Some interesting pages on topics related to NEO, but not written for/about NEO:

  • Wikipedia page on object databases
  • xrootd/Scalla, a petascaled object database system
  • (Brewer's) CAP Theorem (wikipedia), and a very-well written article on what CAP doesn't cover by Daniel Abadi
  • Weak Consistency: A Generalized Theory and Optimistic Implementations for Distributed Transactions by Atul Adya
  • The Multi-Queue Replacement Algorithm for Second Level Buffer Caches by Yuanyuan Zhou and James F. Philbin, used for client nodes ZEO-level caching
  • The C10K Problem, by Dan Kegel
  • Lessons Learned From Managing A Petabyte
    Some notes from this paper, with NEO in mind:
    • Thick client, thin server
      status in NEO: designed this way
    • Client-side compression
      status in NEO: implemented
    • Limiting file descriptor count
      status in NEO: implemented on client, requires consideration on master/storage
    • Load balancing
      status in NEO: static balancing is done, dynamic is not
    • Local disc cache, data geographical proximity to user
      status in NEO: not implemented, for now NEO isn't expected to fit long-distance distribution
      ram caching is done, though (both at NEO and ZODB levels), NEO level being implemented with a special
      intermediate caching algorythm
    • Fine-grained locks are better
      status in NEO: designed this way, and
      optimistic transaction consistency used in ZODB also helps
    • Data flushed to disk only during commit
      status in NEO: designed this way
    • No need for central index updates for object changes
      status in NEO: designed this way
    • Large updates & update pooling
      This is not expected to happen at NEO level, but at application level (ex: Zope)
    • Data duplication
      status in NEO: designed this way
    • Sequential storage support (eg. tapes) the same way as random access storage (eq. disks)

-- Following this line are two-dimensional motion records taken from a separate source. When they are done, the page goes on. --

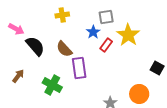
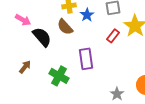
blue star: (93, 32) -> (87, 15), moved
brown semicircle: (64, 49) -> (65, 27), moved

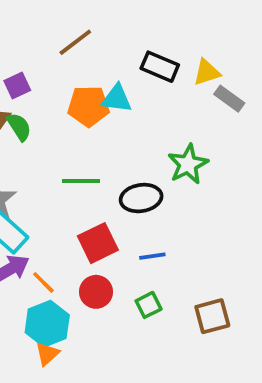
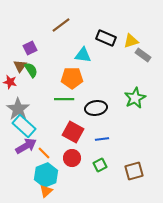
orange pentagon: (88, 106) -> (72, 78), moved
green star: (188, 164) -> (135, 98), moved
red square: (98, 243) -> (73, 132), turned -35

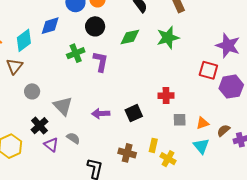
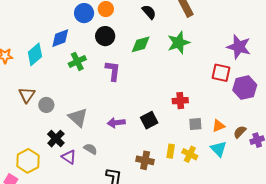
green cross: (76, 53) -> (77, 61), moved
brown triangle: (14, 66) -> (27, 95), moved
yellow cross: (168, 159) -> (190, 154), moved

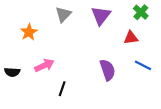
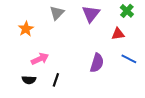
purple semicircle: (108, 70) -> (97, 63), turned 36
black semicircle: (12, 72) -> (29, 80), moved

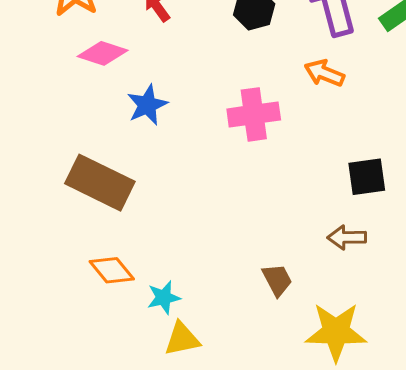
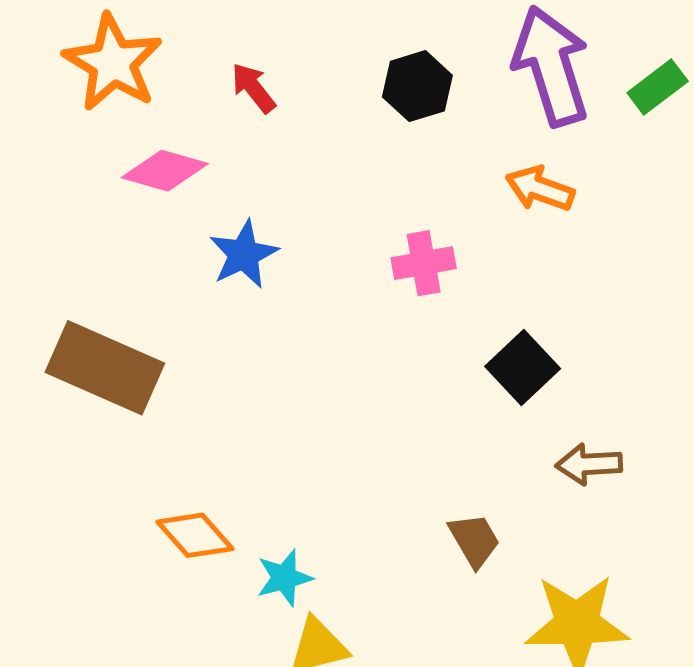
pink cross: (254, 114) -> (424, 263), size x0.7
black square: (367, 177) -> (523, 368), moved, turned -33
brown rectangle: (100, 183) -> (105, 368), moved

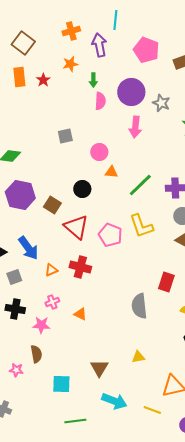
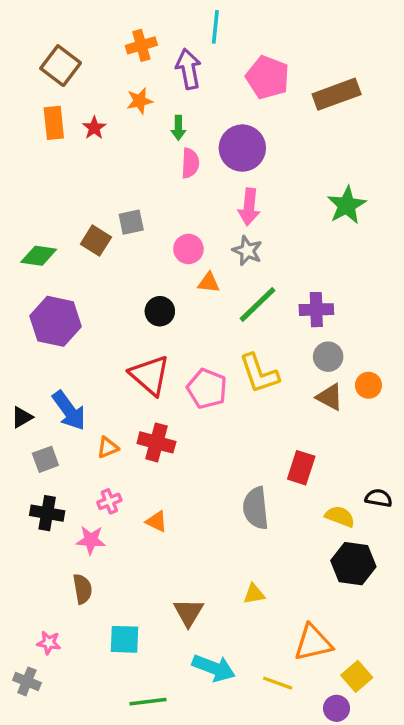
gray star: (161, 103) -> (247, 251), moved
brown square: (52, 205) -> (96, 241), moved
pink star: (16, 370) -> (49, 643), moved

      status in NEO: not implemented, for now NEO requires all data (historical and current) to be accessible, to fit the needs of ZODB. It is unsure if this can be implemented at all, and heavily depends on application level behaviour (ex: Zope)
    • Deferral system
      status in NEO: not implemented, NEO focuses on interactive use (short transactions) rather than heavy data processing (long transactions) for the moment, so such feature is not on top of priority list
    Finally, it seems that the biggest difference between described systems and NEO/ZODB sits around the meaning of "transaction" and expected application behavior inside a transaction: NEO provides the same level of isolation as ZODB does, which is (supposed to be) PL-2+, as per Atul Adya's thesis denomination (see below), which looks stricter than transaction isolation (shortly) described here.